ひねくれ者はここに落とし穴がないかとあれこれ詮索するものだ。

 

私が競馬を始めた当初、まだ競馬のいろはの「い」も知らなかった時代。

ちょうどトリプルクラウンの座をかけてミホノブルボンが菊花賞に挑む時のこと。

この時3歳クラシックと古馬戦の違いも分らぬ私は、なぜミホノブルボンとトウカイテイオーは一緒に走らないんだろ?などと無邪気に考えていたぐらいなので、予想に関しても単にスポーツ新聞の情報を鵜呑みにするのみだった。

新聞の競馬蘭にデカデカと記載されていたのは、「ミホノブルボン3冠当確!」の見出し。

確かに前哨戦を楽勝した無敗の2冠馬だから、誰もがそう思うのも無理はない。

 

…が、結果、ミホノブルボンは前哨戦で完封したライスシャワーにあっさり逆襲を食らい3冠を逸した。

どうやらこの時から私は新聞(マスコミ)の情報を鵜呑みにしないことを心に誓ったような気がする。

そして、どんどんひねくれていったのだ(笑)

それでも、当時は見ることも聞くことも初めてだった競馬の知識を、レースを見て買って予想するごとに吸収していくのが本当に楽しかったな。まだ初々しかったね。

 

今は正直、あの当時の鮮度や感動は失せた。
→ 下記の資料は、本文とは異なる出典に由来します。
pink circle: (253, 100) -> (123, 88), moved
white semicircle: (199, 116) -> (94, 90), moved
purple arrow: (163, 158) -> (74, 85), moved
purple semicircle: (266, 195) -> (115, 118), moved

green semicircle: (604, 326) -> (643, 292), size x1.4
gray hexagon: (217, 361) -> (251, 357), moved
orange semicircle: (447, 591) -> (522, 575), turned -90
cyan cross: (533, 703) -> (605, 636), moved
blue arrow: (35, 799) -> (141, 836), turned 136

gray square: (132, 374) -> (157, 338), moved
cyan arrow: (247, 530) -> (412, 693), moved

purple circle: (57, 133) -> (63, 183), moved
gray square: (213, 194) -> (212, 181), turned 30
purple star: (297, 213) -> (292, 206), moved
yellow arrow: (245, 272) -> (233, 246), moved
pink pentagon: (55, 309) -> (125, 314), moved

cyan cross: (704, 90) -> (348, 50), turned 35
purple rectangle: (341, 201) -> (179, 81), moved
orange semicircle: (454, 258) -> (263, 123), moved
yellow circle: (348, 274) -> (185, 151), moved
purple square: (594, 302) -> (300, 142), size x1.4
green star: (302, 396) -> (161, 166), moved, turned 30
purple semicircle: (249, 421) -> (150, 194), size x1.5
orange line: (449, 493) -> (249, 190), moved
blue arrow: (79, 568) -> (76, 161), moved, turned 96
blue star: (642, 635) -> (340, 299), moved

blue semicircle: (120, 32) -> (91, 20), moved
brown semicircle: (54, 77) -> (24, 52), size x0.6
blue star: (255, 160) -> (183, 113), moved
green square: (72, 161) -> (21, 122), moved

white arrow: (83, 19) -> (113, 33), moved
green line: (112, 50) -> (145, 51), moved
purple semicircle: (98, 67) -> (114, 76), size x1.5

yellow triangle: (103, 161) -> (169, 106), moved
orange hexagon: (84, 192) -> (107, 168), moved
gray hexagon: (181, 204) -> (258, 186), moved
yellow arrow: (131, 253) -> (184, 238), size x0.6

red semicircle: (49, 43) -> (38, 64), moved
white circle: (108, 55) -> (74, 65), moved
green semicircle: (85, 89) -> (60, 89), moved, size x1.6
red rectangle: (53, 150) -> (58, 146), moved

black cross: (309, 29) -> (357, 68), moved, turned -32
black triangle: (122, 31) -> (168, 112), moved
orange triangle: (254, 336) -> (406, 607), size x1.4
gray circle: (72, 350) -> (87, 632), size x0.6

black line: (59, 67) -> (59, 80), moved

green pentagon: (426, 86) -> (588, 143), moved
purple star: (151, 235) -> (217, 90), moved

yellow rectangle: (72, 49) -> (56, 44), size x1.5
今から競馬を始める方がうらやましい。

ただ、その分老獪さは増したであろう。

情にほだされず、純粋に予想に打ち込むいい意味での無情さを身につけた。

というわけで、デアリングタクトだろうが何だろうが、怪しいと思えばぶった切る!(のはちと無理ありか)

では、どんぞ。

 

臨戦過程評価

 

アブレイズ(↘)

個人的には、この馬の稽古から伺うことのできる抜群の脚力とハイペースのフラワーCをキャリア一戦の身で押し切った能力にひそかに期待しているのだが(ノーマークで大逃げげでもかましてくれればと)、さすがに前走が負けすぎで臨戦評価的には評価できず。

 

ウインマイティー(↗)

見ての通り、前走は能力の半分も出せずの敗戦。出遅れに流れも枠も向かない三重苦。それを思えば今回は上昇になるのは当然だが、この秋華賞は不思議と前走6着以下が0-0-2-57と不振すぎるのが…。ただし着差は0.3秒差。このデータに縛られていたらローズS12番人気18着からの参戦で3着したリラコサージュは拾えない(まぁこの手のがきたら事故っちゃ事故だが)。

 

ウインマリリン(→↘)

新馬は快勝しているが、叩いて叩いてパフォーマンスを上げた春の一連の内容からも休み明け(しかも本来はひと叩きの予定だったとか)で迎える大一番に不安はある。

 

オーマイダーリン(↘)

前走は勝負をかけた連闘が奏功。ローズS組は5着以内を狙うのが過去のデータからの鉄則ではあるが、とはいえ二桁人気の激走から本番でも好走できたのは過去10年でローズSを15番人気2着と激走しながら秋華賞も3着したタガノエトワールのみ。タガノエトワールと本馬の違いはそのキャリア数。前者4戦、後者11戦。よってダーリンにこれ以上の上積みを期待するのは酷かと。

 

クラヴァシュドール(→↗)

ローズSで人気を裏切った馬は本番でも意外と巻き返しができない傾向にあるレースだが、5着なら何とか巻き返しの叶う許容範囲内か。前走はディープインパクトの血を保有する馬が1~4着独占となった完全な瞬発力勝負。そこで切れ負けの形で5着なら情状酌量の余地。切れだけでなく持久力も要求される今回の舞台に変われば上位陣との逆転も可能。

 

クラヴェル(→)

正直判断が難しいが、この馬自身は気性面から距離延長も忙しい舞台への条件替わりも向かないような気はする。ただ、前走好走馬の強いレースだし、勝ち上がって勢いのある馬はあまり軽視しない方がいいような気も。

 

サンクトゥエール(→)

休み明けにつき判断が難しいが、少なくとも大敗後にすぐ使うよりは、リフレッシュされた今回の方が良い気はする。ただし、ルメールに振られた藤澤厩舎の休み明けでは魅力は乏しい。牡馬混合重賞勝ち馬ながら、あまりに軽視されるようだと少し押さえるかもしれないが、普通に考えたら厳しそう。

 

ソフトフルート(→)

クラヴェル同様、格下でも勝って勢いに乗ってきた馬は要警戒。特に順張り傾向の強いディープ産駒なら尚更。ただし、未勝利時代から何度もちぐはぐな競馬を続けていたように不器用な面もあるし、前走は広いコースの9頭立て(かつ外枠)だからこそできた芸当の気も。今回の条件は微妙。

 

デアリングタクト(→)

休み明けは苦にしないタイプとは思う。重馬場、軽馬場、ハイペース、スローペース、いかなる条件でも崩れのない戦歴はどう考えても一枚上手だが、本馬の不安点は勝った気性と、ノーザン産ほどの優れた外厩を使えていないこと。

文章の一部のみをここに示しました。